PNMT protein was also examined in cytosolic protein extracts isolated from identically treated cells to determine whether mRNA and protein changes corresponded. As shown in Fig. 9, PNMT protein, similar to PNMT mRNA, was barely detectable in PC-12 cells. Treatment with NGF, PACAP, or the combination increased PNMT expression markedly. Together, these findings suggest disparity between transcriptional and translational changes, indicating that post-transcriptional events impose additional constraints on PNMT expression.

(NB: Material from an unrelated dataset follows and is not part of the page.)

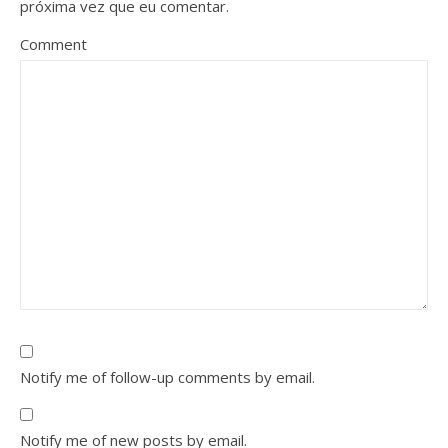
próxima vez que eu comentar.
Comment
Notify me of follow-up comments by email.
Notify me of new posts by email.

Neurotrophic factors such as NGF promote the differentiation of sympathoadrenal progenitor cells into sympathetic neurons and are also capable of dedifferentiating chromaffin cells toward a sympathetic neuronal phenotype, whereby they lose their competence to express PNMT (Anderson, 1993). Yet, PNMT activity can be detected in the sympathetic ganglia of neonatal and adult rats and increases in response to NGF treatment (Liuzzi et al., 1977a,b). Likewise, NGF can induce PNMT activity in the rat adrenal medulla (Angeletti et al., 1972) and in cultured bovine adrenal chromaffin cells (Acheson et al., 1984), and it also increases steady-state levels of PNMT mRNA expression in PC-12 cells (Unsworth et al., 1999). The present study now provides evidence that these changes in NGF-regulated adrenergic expression in PC-12 cells are at least in part mediated through an increase in PNMT promoter-driven gene transcription. Furthermore, although NGF activates a number of intracellular signaling pathways, including those of PKA (Schubert et al., 1977; Gur et al., 2002; Vaudry et al., 2002), PKC (Hama et al., 1986; Gur et al., 2002; Sakai et al., 2004), p38 MAPK (Xing et al., 1996; Dohi et al., 2002; Gur et al., 2002; Vaudry et al., 2002; Sakai et al., 2004), and ERK1/2 MAPK (Xing et al., 1996; Dohi et al., 2002; Gur et al., 2002; Vaudry et al., 2002; Sakai et al., 2004), only the ERK1/2 MAPK pathway seems involved in PNMT promoter activation by NGF. In the case of PKA and PKC signaling, we provide direct evidence that activation of these pathways produces an incremental rise in NGF-mediated PNMT promoter-driven luciferase expression (Figs. 2 and 3).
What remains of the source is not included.